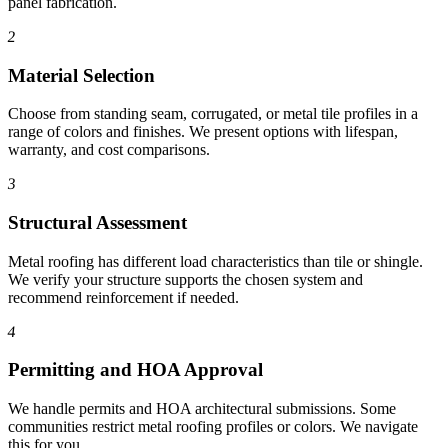
panel fabrication.
2
Material Selection
Choose from standing seam, corrugated, or metal tile profiles in a
range of colors and finishes. We present options with lifespan,
warranty, and cost comparisons.
3
Structural Assessment
Metal roofing has different load characteristics than tile or shingle.
We verify your structure supports the chosen system and
recommend reinforcement if needed.
4
Permitting and HOA Approval
We handle permits and HOA architectural submissions. Some
communities restrict metal roofing profiles or colors. We navigate
this for you.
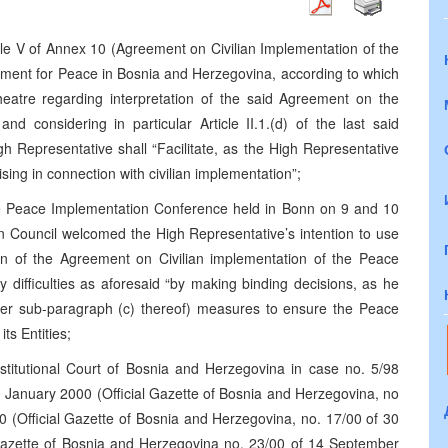
cle V of Annex 10 (Agreement on Civilian Implementation of the
ment for Peace in Bosnia and Herzegovina, according to which
theatre regarding interpretation of the said Agreement on the
nd considering in particular Article II.1.(d) of the last said
h Representative shall “Facilitate, as the High Representative
rising in connection with civilian implementation”;
he Peace Implementation Conference held in Bonn on 9 and 10
 Council welcomed the High Representative’s intention to use
ation of the Agreement on Civilian implementation of the Peace
ny difficulties as aforesaid “by making binding decisions, as he
nder sub-paragraph (c) thereof) measures to ensure the Peace
s Entities;
nstitutional Court of Bosnia and Herzegovina in case no. 5/98
0 January 2000 (Official Gazette of Bosnia and Herzegovina, no
0 (Official Gazette of Bosnia and Herzegovina, no. 17/00 of 30
 Gazette of Bosnia and Herzegovina no. 23/00 of 14 September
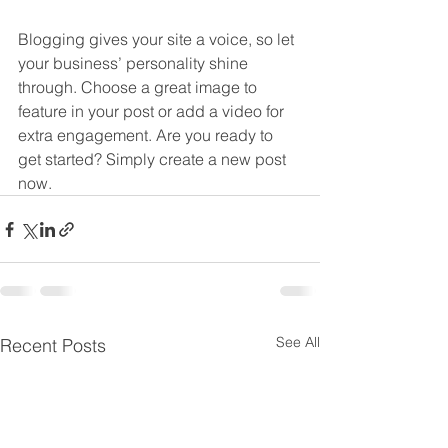
Blogging gives your site a voice, so let 
your business’ personality shine 
through. Choose a great image to 
feature in your post or add a video for 
extra engagement. Are you ready to 
get started? Simply create a new post 
now.
See All
Recent Posts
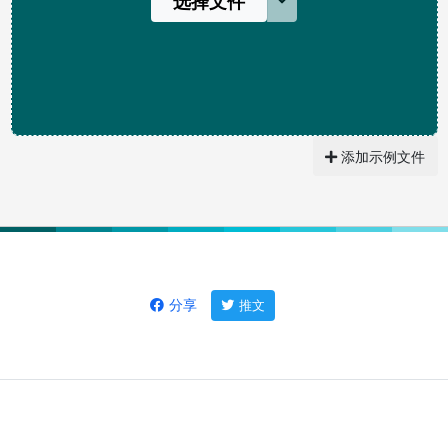
选择文件
添加示例文件
分享
推文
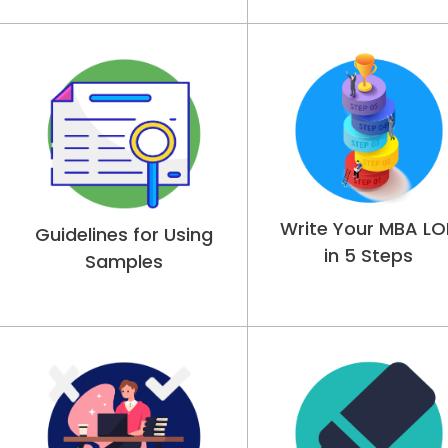
Write Your MBA LO
Guidelines for Using
in 5 Steps
Samples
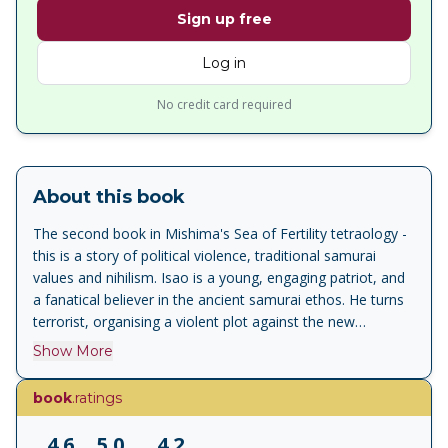
Sign up free
Log in
No credit card required
About this book
The second book in Mishima's Sea of Fertility tetraology -
this is a story of political violence, traditional samurai
values and nihilism. Isao is a young, engaging patriot, and
a fanatical believer in the ancient samurai ethos. He turns
terrorist, organising a violent plot against the new
industrialists, who he believes are threatening the integrity
Show More
of Japan and usurping the Emperor's rightful power. As the
conspiracy unfolds and unravels, Mishima brilliantly
book
.ratings
chronicles the conflicts of a decade that saw the fabric of
Japanese life torn apart. ' Runaway Horses is disturbing
4.6
5.0
4.2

» Activity: Copy out the lines of the data where the word "with" can be found.

» Answer for the task:
range of colors and finishes. We present options with lifespan,
rising in connection with civilian implementation”;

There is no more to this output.